Mill Drove
One of the most attractive thoroughfares in the town is Mill Drove, built on farmland in the second half of the 20th century when the front gardens of the houses were planted with a variety of trees and shrubs including weeping willow, japonica, forsythia, flowering cherry and magnolia that provide an attractive vista during the spring and summer months to the open fenland beyond. Until
the 19th century, this was little more than a farm track with deep ruts caused
by the regular use of wagons and horses but the first road was constructed in
1873. The Vestry Meeting on Friday 24th May instructed the surveyors of highways
"to metal and construct a hard road to be called Mill Drove" and the occupiers
of the few houses and cottages that did exist were invited to contribute by
carting in stone and gravel to assist with the work of levelling the surface.

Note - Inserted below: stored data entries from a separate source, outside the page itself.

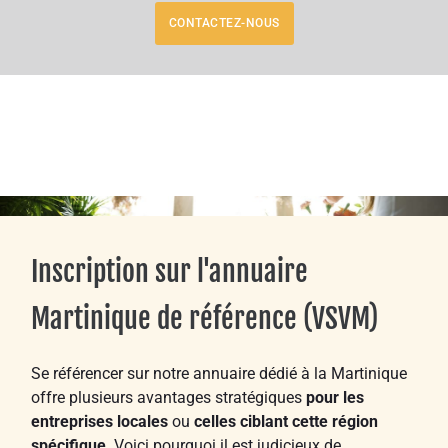
CONTACTEZ-NOUS
Inscription sur l'annuaire
Martinique de référence (VSVM)
Se référencer sur notre annuaire dédié à la Martinique
offre plusieurs avantages stratégiques
pour les
entreprises locales
ou
celles ciblant cette région
spécifique
. Voici pourquoi il est judicieux de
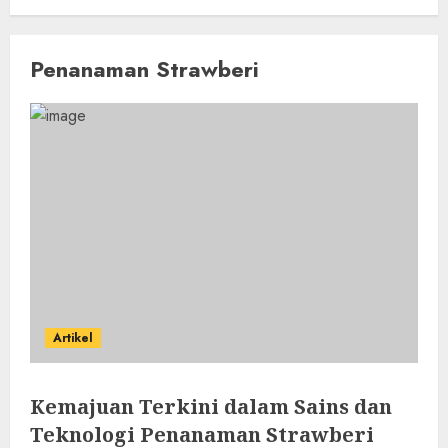
Penanaman Strawberi
Artikel
Kemajuan Terkini dalam Sains dan
Teknologi Penanaman Strawberi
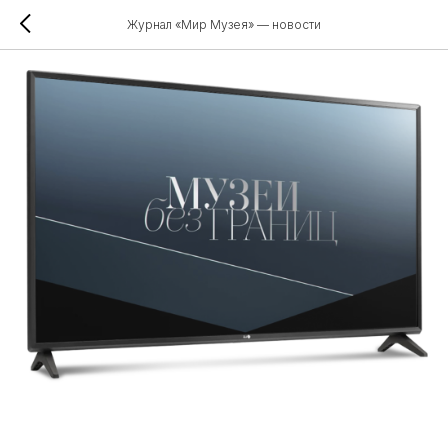
Журнал «Мир Музея» — новости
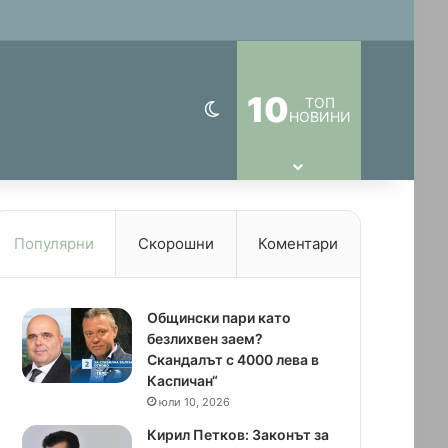
10
ТОП
Switch skin
НОВИНИ
Популярни
Скорошни
Коментари
Общински пари като
безлихвен заем?
Скандалът с 4000 лева в
Каспичан“
юли 10, 2026
Кирил Петков: Законът за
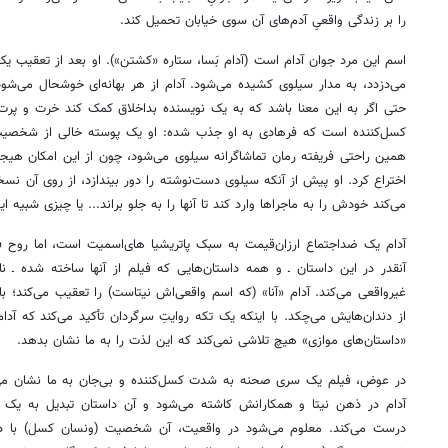
را بر زندگی واقعیِ آدم‌های آن سوی خیابان تحمیل کند.
اسم این مرد جوان آدام است (آدام بَسا، ستاره «کشتن»). او بعد از تعقیب یک 
می‌دزدد، به مدار سیلوی کشیده می‌شود. آدام از هر بهانه‌ای خوشحال می‌شود 
حتی اگر به این معنا باشد که به یک نویسنده بداخلاق کمک کند خرت و پرت‌
کسل‌کننده است که فرهادی به او جذب شده: او یک پوسته خالی از شخصی
همین راحتی فریفته رمان تماشاگرانه سیلوی می‌شود، چون از این امکان هیجان
اختراع کرد. او پیش از آنکه سیلوی دست‌نوشته را دور بیندازد، از روی آن نسخه
می‌کند خودش را به ماجراها وارد کند تا آنها را به جلو براند... یا چیزی شبیه ای
آدام یک ضداجتماع ارزان‌قیمت به سبک پاتریشیا های‌اسمیت است، اما روح 
آنقدر در این داستان ـ و همه داستان‌هایی که فیلم از آنها ساخته شده ـ ن
غیرواقعی می‌کند. آدام «آنا» (که اسم واقعی‌اش نیتاست) را تعقیب می‌کند؛ ب
از دندان‌هایش می‌چکد. با اینکه یک تکه روایتِ سرگردان تأکید می‌کند که آدا
«داستان‌های موازی» هیچ تلاشی نمی‌کند که این لذت را به ما نشان بدهد.
در عوض، فیلم یک سری صحنه به شدت کسل‌کننده و بی‌جان به ما نشان می‌ده
آدام در ذهن نیتا و همکارانش کاشته می‌شود و آن داستان تبدیل به ی
درست می‌کند. معلوم می‌شود در واقعیت، آن شخصیت (ونسان کسل) با دوست‌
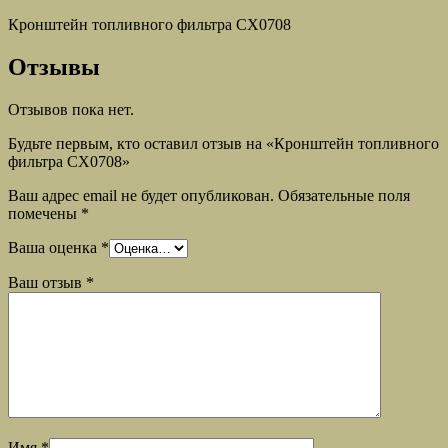
Кронштейн топливного фильтра СХ0708
Отзывы
Отзывов пока нет.
Будьте первым, кто оставил отзыв на «Кронштейн топливного
фильтра СХ0708»
Ваш адрес email не будет опубликован.
Обязательные поля
помечены
*
Ваша оценка
*
Ваш отзыв
*
Имя
*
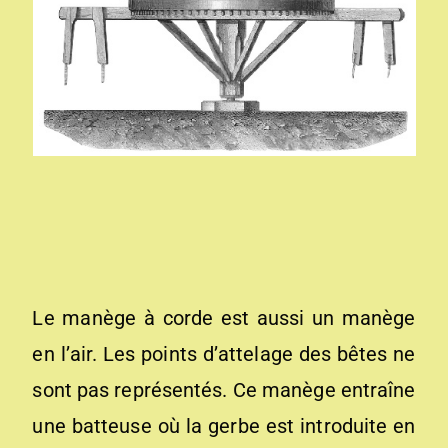
Le manège à corde est aussi un manège
en l’air. Les points d’attelage des bêtes ne
sont pas représentés. Ce manège entraîne
une batteuse où la gerbe est introduite en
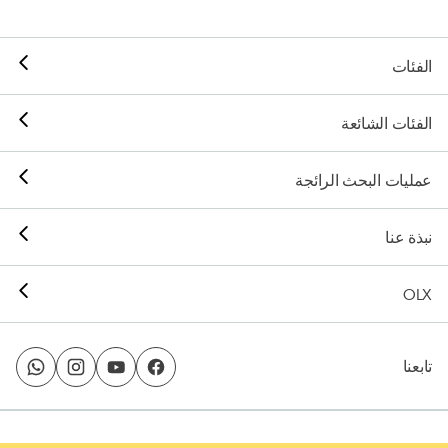
الفئات
الفئات الشائعة
عمليات البحث الرائجة
نبذة عنا
OLX
تابعنا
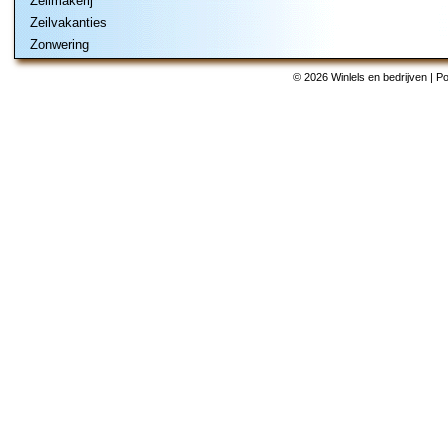
Zeilmakerij
Zeilvakanties
Zonwering
© 2026 Winlels en bedrijven | 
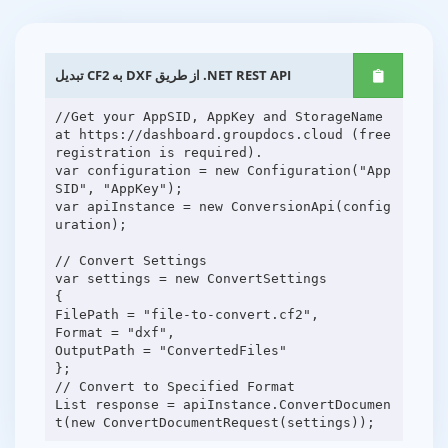
تبدیل CF2 به DXF از طریق .NET REST API
//Get your AppSID, AppKey and StorageName
at https://dashboard.groupdocs.cloud (free
registration is required).
var configuration = new Configuration("App
SID", "AppKey");
var apiInstance = new ConversionApi(config
uration);
// Convert Settings
var settings = new ConvertSettings
{
FilePath = "file-to-convert.cf2",
Format = "dxf",
OutputPath = "ConvertedFiles"
};
// Convert to Specified Format
List response = apiInstance.ConvertDocumen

The surrounding area was mainly agricultural land that was swallowed up by private residential development to meet the demands of the population boom that started after the Second World War and most of the properties in Mill Drove were built from 1968 onwards with the Stephenson Way estate that is attached following in the mid-1970s. Another large estate sprang up during the early 1990s after developers were given permission in 1989 to build 300 new homes on thirty acres of agricultural land on the eastern end into the fen as far as the Car Dyke where the streets have been named after Second World War locations including the Battle of Arnhem in 1944 and the Burma campaign. The buyers here included a large number of retired people from the south east anxious to escape from escalating property prices in the London area.